Road in Orléans, Ottawa, ON, Canada

Trim Road (Ottawa Road #57) is an arterial road in the eastern end of Orléans, Ontario, a suburb of Ottawa. From its intersection with Jeanne d'Arc Boulevard N, Trim runs south through the eastern suburban areas of Orleans and then south into rural former Cumberland Township. It travels through the community of Navan before ending at Perreault Road. It has a total length of 14.4 km and connects with Ottawa Regional Road 174 that connects with Highway 417 further to the west.

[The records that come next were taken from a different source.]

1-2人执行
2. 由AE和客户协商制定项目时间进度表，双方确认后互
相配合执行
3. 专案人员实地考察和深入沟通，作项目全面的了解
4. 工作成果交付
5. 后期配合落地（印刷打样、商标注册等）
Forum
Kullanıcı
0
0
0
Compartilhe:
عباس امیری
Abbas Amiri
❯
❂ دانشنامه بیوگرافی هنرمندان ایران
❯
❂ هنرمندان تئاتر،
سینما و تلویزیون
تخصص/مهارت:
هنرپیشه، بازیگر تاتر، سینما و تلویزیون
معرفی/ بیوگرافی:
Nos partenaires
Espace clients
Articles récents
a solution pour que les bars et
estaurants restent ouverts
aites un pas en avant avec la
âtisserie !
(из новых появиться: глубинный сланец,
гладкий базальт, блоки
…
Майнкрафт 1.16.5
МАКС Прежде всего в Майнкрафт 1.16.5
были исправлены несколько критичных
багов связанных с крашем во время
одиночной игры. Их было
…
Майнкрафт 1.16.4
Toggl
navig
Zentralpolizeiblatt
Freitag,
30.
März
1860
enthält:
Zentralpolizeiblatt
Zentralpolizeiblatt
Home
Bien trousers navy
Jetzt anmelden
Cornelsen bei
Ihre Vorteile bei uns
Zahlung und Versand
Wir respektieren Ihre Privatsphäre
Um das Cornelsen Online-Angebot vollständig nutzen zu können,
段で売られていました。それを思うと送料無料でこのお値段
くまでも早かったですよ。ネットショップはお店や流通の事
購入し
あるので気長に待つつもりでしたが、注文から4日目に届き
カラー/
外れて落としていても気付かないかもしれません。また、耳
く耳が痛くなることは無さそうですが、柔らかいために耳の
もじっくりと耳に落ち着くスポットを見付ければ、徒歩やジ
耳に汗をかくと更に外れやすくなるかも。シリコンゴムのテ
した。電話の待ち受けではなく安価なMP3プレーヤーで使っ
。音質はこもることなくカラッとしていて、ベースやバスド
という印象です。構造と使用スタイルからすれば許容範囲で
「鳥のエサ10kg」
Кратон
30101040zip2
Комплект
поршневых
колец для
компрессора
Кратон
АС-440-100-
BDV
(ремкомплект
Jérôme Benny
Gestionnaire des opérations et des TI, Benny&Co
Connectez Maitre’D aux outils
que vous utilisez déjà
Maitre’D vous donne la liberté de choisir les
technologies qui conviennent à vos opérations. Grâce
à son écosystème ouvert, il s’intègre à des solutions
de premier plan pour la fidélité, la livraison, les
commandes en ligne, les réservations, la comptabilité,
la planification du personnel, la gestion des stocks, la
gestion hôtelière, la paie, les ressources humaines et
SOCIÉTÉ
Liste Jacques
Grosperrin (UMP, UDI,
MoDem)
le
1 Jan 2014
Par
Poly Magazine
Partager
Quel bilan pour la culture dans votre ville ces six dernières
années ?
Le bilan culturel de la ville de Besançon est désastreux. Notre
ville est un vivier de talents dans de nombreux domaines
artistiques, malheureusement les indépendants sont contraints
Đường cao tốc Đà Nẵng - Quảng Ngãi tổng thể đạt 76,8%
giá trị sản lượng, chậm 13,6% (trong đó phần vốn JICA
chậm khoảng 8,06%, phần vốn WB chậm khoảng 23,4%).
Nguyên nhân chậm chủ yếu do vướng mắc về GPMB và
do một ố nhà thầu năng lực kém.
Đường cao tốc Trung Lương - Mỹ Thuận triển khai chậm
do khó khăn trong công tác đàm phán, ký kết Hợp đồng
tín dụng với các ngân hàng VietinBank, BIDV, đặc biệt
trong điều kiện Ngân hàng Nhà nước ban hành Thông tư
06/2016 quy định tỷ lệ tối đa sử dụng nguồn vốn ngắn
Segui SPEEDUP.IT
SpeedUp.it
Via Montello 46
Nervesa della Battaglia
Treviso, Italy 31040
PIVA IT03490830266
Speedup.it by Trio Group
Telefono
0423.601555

Its status as a numbered road in Ottawa's city road status ends at Innes Road on the south side of Orleans.

Two OC Transpo public transit bus stations are served along Trim road, with Trim station to the north, and Millennium station to the south. Route 39 serves Trim road from the junction with Ottawa Regional Road 174, south to Millennium Boulevard, serving businesses at Taylor Creek Drive and the communities of Fallingbrook, Cardinal Creek and Springridge. Trim station was the eastern terminus of the former Route 95 until the route was cancelled in 2019, and will become the eastern terminus of O-Train Line 1 in 2026.

Trim Road south of Innes marks the border between the eighth and ninth concessions of Cumberland Township.

Trim represents the eastern boundary of the communities of Avalon and Notting Gate which brought extensive volume to Trim. Some commercial space is currently added in the area and it may represent the eastern terminus of a future transit corridor and possible east–west light rail line.

Trim and the nearby rural community of Navan, Ontario are named, respectively, after Trim and Navan in County Meath, Ireland.